心室細動の一歩手前の病態として心室頻拍という不整脈があり、失神して発覚する方もいれば酷い動悸や息苦しさで循環器内科外来を受診する方もいます。
(心室頻拍の12誘導心電図:大きい山が高頻度に規則正しく興奮しています。長時間持続すると心室細動に移行する可能性や心不全に至る可能性がある危険な状態です。)
我々循環器内科医はこのような命に関わる不整脈を見逃さないことがとても重要であり、常に念頭に置きながら診療を行っています。
治療方法
不整脈に対する治療法は大きく3つの柱で成り立っています。
抗不整脈薬を用いて、脈の回数やリズムを整えます。
副作用が強い薬も多く使用法を間違えると過度な徐脈や中毒になることもあるため、循環器専門医による慎重な種類・用量の調整が必須になります。
心房細動などの心房性不整脈(その他, 心房粗動や上室性発作性頻拍など)は自身の洞結節以外から異常な興奮(震源地)が出現・持続することが原因です。
血管内から心臓内にカテーテルを用いてアクセスし、原因の震源地の周りを焼却することで根治する治療を‘カテーテルアブレーション’といいます。
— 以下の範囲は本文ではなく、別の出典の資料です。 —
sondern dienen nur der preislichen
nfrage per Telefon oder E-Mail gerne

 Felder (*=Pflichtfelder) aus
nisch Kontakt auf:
年齢や心房のサイズ(持続期間)などにもよりますが、比較的高い根治率を誇り循環器のガイドラインでも症状のあるこれらの不整脈にはカテーテルアブレーションが第一に提唱されています。
自身のペースメーカー(洞機能)の不具合による徐脈性不整脈に対しては、外からペースメーカーを体内に植え込みしなければ脈の回数が担保できません。
怖い不整脈である心室頻拍や心室細動を起こしたことがある方は次回同様の不整脈が出現した際には電気ショックを必要とします。ずっとAEDを身に着けておくことは不可能であるため、電気ショック機能付きのペースメーカー(ICD)を体内に植え込みます。
これらの機械(デバイス)は脈が抜け落ちた時や怖い不整脈が出現した時に作動するよう設計されていますが、設定の仕方や調整には高度な知識と経験を要します。
さいごに
代表的な不整脈を何個か題材に説明してきましたが、他にも名前のついているような不整脈は何十種類とあります。
発作性の不整脈は症状がある時(不整脈が顔を出している時)に心電図を取らないと診断が困難なケースがあります。
携帯心電計や24時間装着心電図(Holter心電図)を適切に用いて診断し、治療に結び付けることが重要です。